§ Problem statement: Give only the number of lines in the following entries where "Riyadh" appears.

§ Data for analysis:
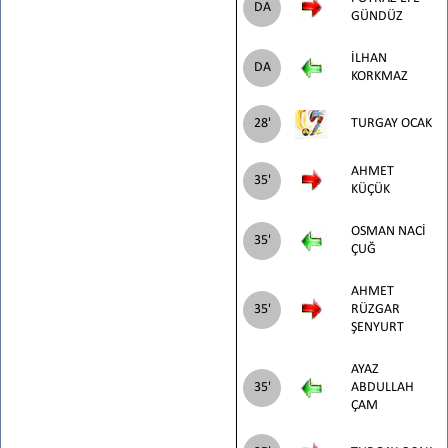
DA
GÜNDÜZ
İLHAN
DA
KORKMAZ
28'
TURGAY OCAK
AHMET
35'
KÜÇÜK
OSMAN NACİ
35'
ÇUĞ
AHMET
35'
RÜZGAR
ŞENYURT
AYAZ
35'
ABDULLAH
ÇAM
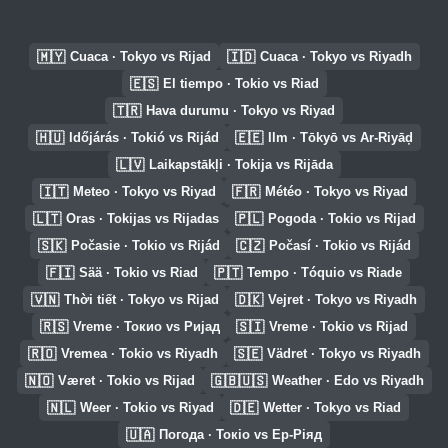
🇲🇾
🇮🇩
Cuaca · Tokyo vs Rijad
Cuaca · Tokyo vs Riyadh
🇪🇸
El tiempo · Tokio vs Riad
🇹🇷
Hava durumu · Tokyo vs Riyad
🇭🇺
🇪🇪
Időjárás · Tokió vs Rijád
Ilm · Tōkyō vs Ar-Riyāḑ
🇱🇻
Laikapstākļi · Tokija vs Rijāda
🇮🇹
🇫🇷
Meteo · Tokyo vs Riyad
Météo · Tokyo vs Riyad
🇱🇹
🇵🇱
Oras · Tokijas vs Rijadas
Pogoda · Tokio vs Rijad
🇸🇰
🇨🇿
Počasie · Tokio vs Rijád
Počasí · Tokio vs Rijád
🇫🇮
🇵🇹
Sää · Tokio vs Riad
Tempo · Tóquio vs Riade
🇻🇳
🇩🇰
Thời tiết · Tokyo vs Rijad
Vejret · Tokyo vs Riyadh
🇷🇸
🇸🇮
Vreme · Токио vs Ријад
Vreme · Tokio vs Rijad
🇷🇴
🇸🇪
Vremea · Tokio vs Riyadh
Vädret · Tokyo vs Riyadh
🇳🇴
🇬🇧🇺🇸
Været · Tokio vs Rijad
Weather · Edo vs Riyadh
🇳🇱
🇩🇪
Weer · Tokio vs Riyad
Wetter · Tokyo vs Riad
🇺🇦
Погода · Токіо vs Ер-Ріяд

§ Exercise solution: 5